7/1/1941. There’s an alternate history novel circulating in which an Eastern campaign, begun on 6/22/1941, ultimately failed. Accordingly we considered it better luck to wait three extra days to launch Operation Red Beard; we invaded Persia the day before with 4 GER MTNs and about 10 SYR, IRQ, ITA, and PAK divs the day before; a quick seizure of Baku won’t hurt our cause.

After six days, all of our initial attacks have been successful although overall we and our allies took as many or more casualties as the Bolsheviks. We are not able to employ much of the Luftwaffe. We hope for a number of small encirclements of 6-20 divs each, but with only 8 fast divs (4 ARM-3, 1 MEC, 3 CAV) this will depend on how promptly the enemy withdraws from salients. A combined FIN-SWE force is advancing on Viipuri, while 4 corps of 3 MAR each will begin landing there and along the Southern shore of the Gulf of Finland this morning. 5 INF and a HQ will land behind these, which we hope will enable us to seize Leningrad quickly. Further North the Finns are losing ground, but we’ll fix that soon enough.

We’ve taken Newfoundland; the Churchill government has retreated to Hong Kong, but we can follow them even there.

In Congo, ITA forces are in danger of being outflanked by SAF forces to the South and FRA to the North, although the latter have no IC and cannot replace losses. Once we have control of an ENG port in West Africa, we’ll send a MAR expedition to resolve the matter.


She Sails Just Fine, but She’s Leaking a Bit.

7/28/1941. In the past two days ENG, HOL, and PER all surrendered, solving our raw materials needs for at least two years, with spare for HUN and ITA.

On the Eastern Front, the operations from Leningrad down to Kiev have been quite successful, with the front running from Luga to Toropets and down the Dneiper to Cherkassy, with further advances in progress along most of that range. Finland has been a see-saw, while Ukraine S. of Kiev has been has been a slog; we have been held up for several days at Krivoy Rog. We are also holding Baku and trying to advance further into the Caucasus. It looks like we may take Ashkabad (5 IC) undefended.

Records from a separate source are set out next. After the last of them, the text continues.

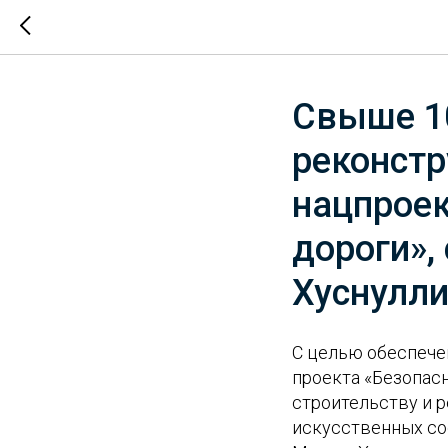
Свыше 1
реконстр
нацпроек
дороги»,
Хуснулли
С целью обеспече
проекта «Безопас
строительству и р
искусственных со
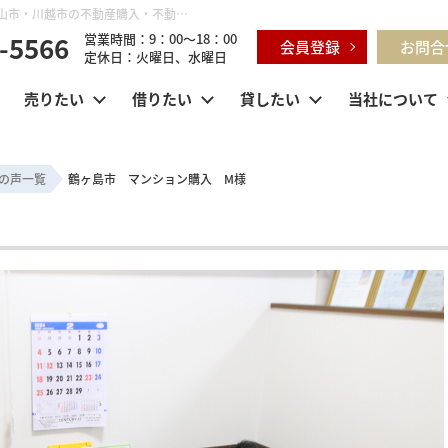
鶴ヶ島市 マンション購入 M様 | 鶴ヶ島市・坂戸市・東松山市・川越市の不動産購入・不動産売却のことならセンチュリー21明和ハウス
-5566
営業時間：9：00～18：00
会員登録
お問合
定休日：火曜日、水曜日
売りたい
借りたい
貸したい
当社について
の声一覧
鶴ヶ島市 マンション購入 M様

Six encirclements, a large one in Latvia and five small ones from Brest-Litovsk to Central Finland (the last closed by the Fallschirmjagers), eliminated 49 SOV divs while we are reducing another of 29 in the Pripet Marshes and hope to cut off 6 more at Vitebsk tomorrow. (Actual SOV losses in these are probably higher, since some pockets held fewer when liquidated than the number initially encircled and SOV now has 52 fewer divs than on 6/25 even though they have surely added some in that time.) Several efforts in Ukraine failed, either because the enemy escaped—they have many more fast divs than we do—or because, as at Krivoy Rog, we simply have not been strong enough. This will be an increasing problem as the SOV army is at or near full org by now, while ours is beginning to run down.

We have not been able to get much use out of air power.

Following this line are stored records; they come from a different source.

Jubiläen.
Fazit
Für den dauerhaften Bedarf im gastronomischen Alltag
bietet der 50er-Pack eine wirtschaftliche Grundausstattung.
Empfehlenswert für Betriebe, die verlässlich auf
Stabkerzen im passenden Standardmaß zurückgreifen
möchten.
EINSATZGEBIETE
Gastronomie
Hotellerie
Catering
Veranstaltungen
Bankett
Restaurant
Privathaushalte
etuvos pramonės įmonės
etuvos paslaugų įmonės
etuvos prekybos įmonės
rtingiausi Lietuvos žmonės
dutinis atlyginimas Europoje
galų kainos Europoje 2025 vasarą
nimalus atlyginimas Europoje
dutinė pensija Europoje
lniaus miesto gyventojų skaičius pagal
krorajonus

6 MARs and a bombardment fleet have been sent to Freetown from where they will clean up Central Africa. This will ameliorate ITA’s TC situation, allow withdrawal of some divs, and prepare a welcome for Liberian entry.

Overall our enemies have lost 665,000 men since 6/17 and our side 125,000 (83,402 of ours), making a ratio of about 4.8:1 on the eastern Front once we allow for about 10,000 each side elsewhere. Another two months of that would leave SOV near-helpless, but that won’t happen.

Since most SOV strength is in now in Ukraine, at this point our plan is to try to take or, better, isolate Moscow before the weather (a noticeable but not crippling factor so far) and the balance of strength stops us. Prospects for that look reasonable,

Overall, what we have learned is that our initial ambitions for this game cannot be achieved. We have 467 MP and will hit zero around the beginning of 1942 or a bit after. The main culprit was the huge cost of the air campaign against Britain from about 1/1939 to 5/1941; second, the GARs needed to occupy rather than make peace with Britain.